-- WHAT IS BEING ASKED --
Show all lines below holding the string "Anice".
___
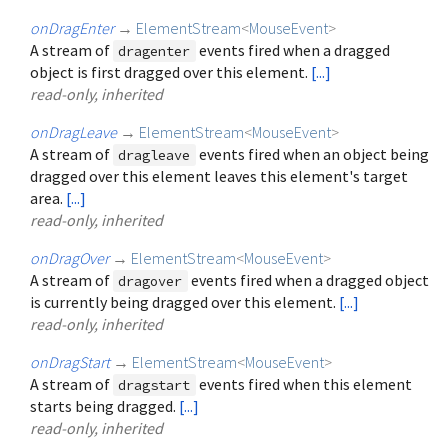
onDragEnter
→
ElementStream
<
MouseEvent
>
A stream of
events fired when a dragged
dragenter
object is first dragged over this element.
[...]
read-only, inherited
onDragLeave
→
ElementStream
<
MouseEvent
>
A stream of
events fired when an object being
dragleave
dragged over this element leaves this element's target
area.
[...]
read-only, inherited
onDragOver
→
ElementStream
<
MouseEvent
>
A stream of
events fired when a dragged object
dragover
is currently being dragged over this element.
[...]
read-only, inherited
onDragStart
→
ElementStream
<
MouseEvent
>
A stream of
events fired when this element
dragstart
starts being dragged.
[...]
read-only, inherited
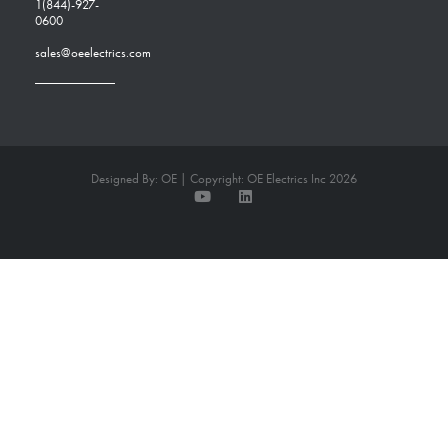
1(844)-927-
0600
sales@oeelectrics.com
Designed By: OE | Copyright: OE Electrics Inc 2026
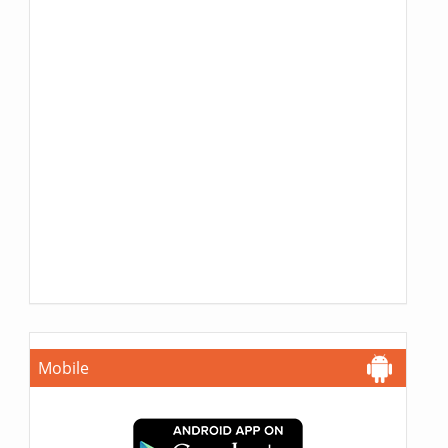
Mobile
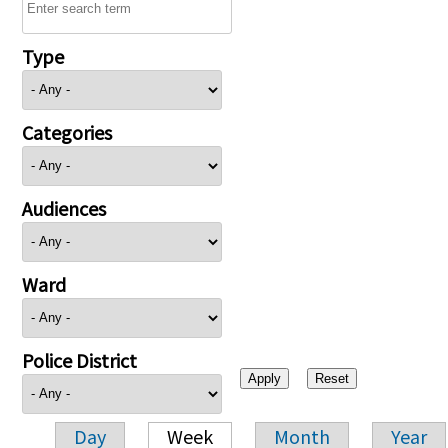
Type
Categories
Audiences
Ward
Police District
Day
Week
Month
Year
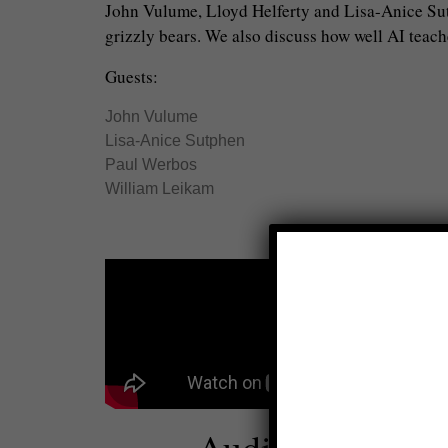
John Vulume, Lloyd Helferty and Lisa-Anice Sutp
grizzly bears. We also discuss how well AI teach
Guests:
John Vulume
Lisa-Anice Sutphen
Paul Werbos
William Leikam
Audio: Global T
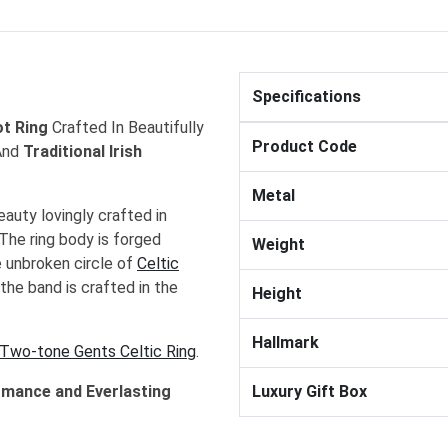
Specifications
ot Ring
Crafted In Beautifully
Product Code
nd
Traditional Irish
Metal
eauty lovingly crafted in
 The ring body is forged
Weight
he unbroken circle of
Celtic
the band is crafted in the
Height
Hallmark
Two-tone Gents Celtic Ring
.
omance and Everlasting
Luxury Gift Box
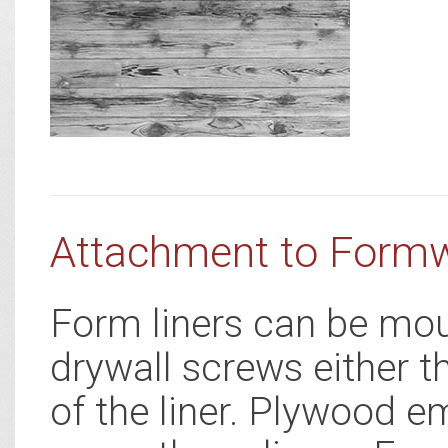
Attachment to Form
Form liners can be mou
drywall screws either t
of the liner. Plywood e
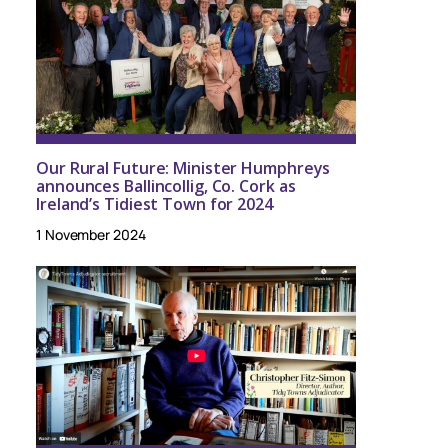
Our Rural Future: Minister Humphreys
announces Ballincollig, Co. Cork as
Ireland’s Tidiest Town for 2024
1 November 2024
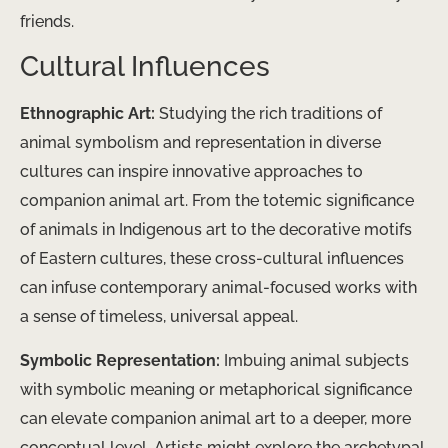
friends.
Cultural Influences
Ethnographic Art:
Studying the rich traditions of
animal symbolism and representation in diverse
cultures can inspire innovative approaches to
companion animal art. From the totemic significance
of animals in Indigenous art to the decorative motifs
of Eastern cultures, these cross-cultural influences
can infuse contemporary animal-focused works with
a sense of timeless, universal appeal.
Symbolic Representation:
Imbuing animal subjects
with symbolic meaning or metaphorical significance
can elevate companion animal art to a deeper, more
conceptual level. Artists might explore the archetypal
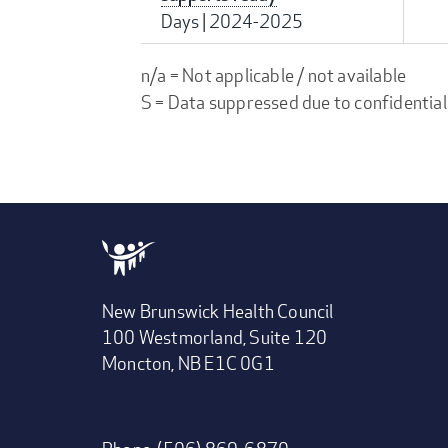
Days
|
2024-2025
n/a = Not applicable / not available
S = Data suppressed due to confidential
New Brunswick Health Council
100 Westmorland, Suite 120
Moncton, NB E1C 0G1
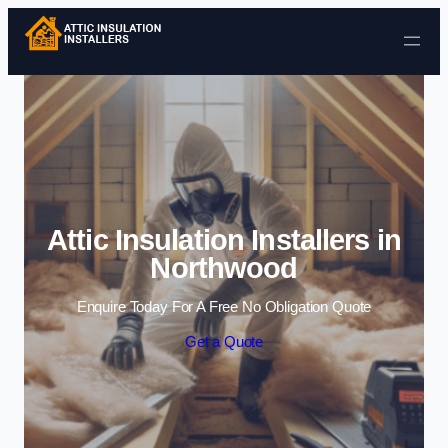
Skip to content
Attic Insulation Installers in
Northwood
Enquire Today For A Free No Obligation Quote
Get a Quote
___
-- YOUR SOLUTION --
John Vulume, Lloyd Helferty and Lisa-Anice Sutp
Lisa-Anice Sutphen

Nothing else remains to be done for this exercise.